第11話 誰がための選択

 ヒノアさんが戻って来てようやく乾杯を交わすと、僕の痺れた味覚も正常に戻ってきた。


「初めましてソウ君。ヒノアです」

「ええ、よろしくお願いします」


 幼げな顔立ちを銀杏の落ち葉で染め上げたようなポニーテールが際立たせる彼女は、実年齢こそ定かではないがやはり年上の匂いがした。
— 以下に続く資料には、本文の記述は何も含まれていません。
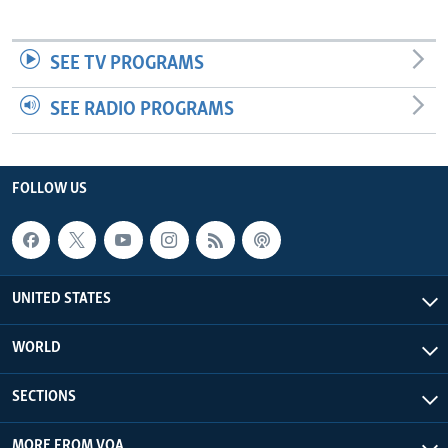
SEE TV PROGRAMS
SEE RADIO PROGRAMS
FOLLOW US
UNITED STATES
WORLD
SECTIONS
MORE FROM VOA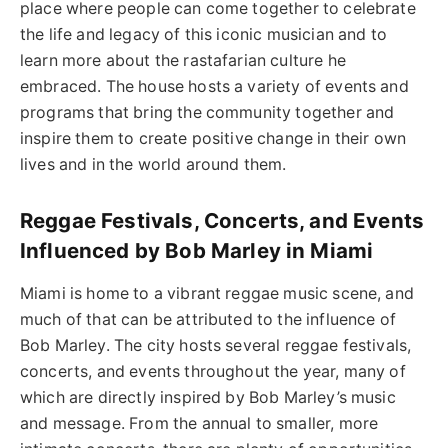
place where people can come together to celebrate
the life and legacy of this iconic musician and to
learn more about the rastafarian culture he
embraced. The house hosts a variety of events and
programs that bring the community together and
inspire them to create positive change in their own
lives and in the world around them.
Reggae Festivals, Concerts, and Events
Influenced by Bob Marley in Miami
Miami is home to a vibrant reggae music scene, and
much of that can be attributed to the influence of
Bob Marley. The city hosts several reggae festivals,
concerts, and events throughout the year, many of
which are directly inspired by Bob Marley’s music
and message. From the annual to smaller, more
全く不思議なものだ。


「ちなみにヒノアは俺のパートナーなんだ」

「え? じゃあ婚姻の儀を……?」


 僕が尋ねるとリクトさんとヒノアさんは同時に頷いた。


「まあ、私は五番目だけどね」

「ごばっ……!」


 思わず梅ジュースを吹き出しそうになった。


「一人の人間が複数のニンフと契りを交わすのは珍しいことじゃない」


 エコナが横から補足を入れてくれた。何その合法ハーレム。婚姻の儀による不老化といい、そういうの知ったらニンフにさらわれたがる男共もわんさか出てくるだろう。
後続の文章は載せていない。